Saved entries

——————————

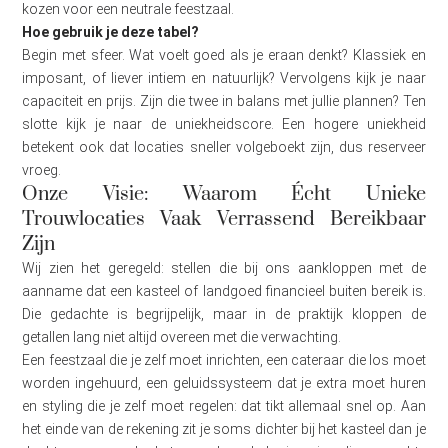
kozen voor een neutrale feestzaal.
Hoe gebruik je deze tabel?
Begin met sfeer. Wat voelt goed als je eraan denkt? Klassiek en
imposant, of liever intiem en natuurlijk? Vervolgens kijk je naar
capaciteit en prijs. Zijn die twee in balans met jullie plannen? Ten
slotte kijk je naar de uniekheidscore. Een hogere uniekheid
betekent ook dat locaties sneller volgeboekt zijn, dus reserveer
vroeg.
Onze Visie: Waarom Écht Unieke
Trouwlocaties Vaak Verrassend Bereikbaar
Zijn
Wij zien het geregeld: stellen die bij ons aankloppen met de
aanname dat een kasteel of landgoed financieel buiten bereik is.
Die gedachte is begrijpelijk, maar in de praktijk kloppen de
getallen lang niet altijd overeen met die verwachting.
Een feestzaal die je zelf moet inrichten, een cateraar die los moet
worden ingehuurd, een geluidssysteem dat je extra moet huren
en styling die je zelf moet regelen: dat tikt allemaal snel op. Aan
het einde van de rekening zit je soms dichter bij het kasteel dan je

——————————

__What is needed__
Each line from the one with "en styling die" through the last line of the records above must be retyped exactly, and no other line may be given.

__Answer to this exercise__
en styling die je zelf moet regelen: dat tikt allemaal snel op. Aan
het einde van de rekening zit je soms dichter bij het kasteel dan je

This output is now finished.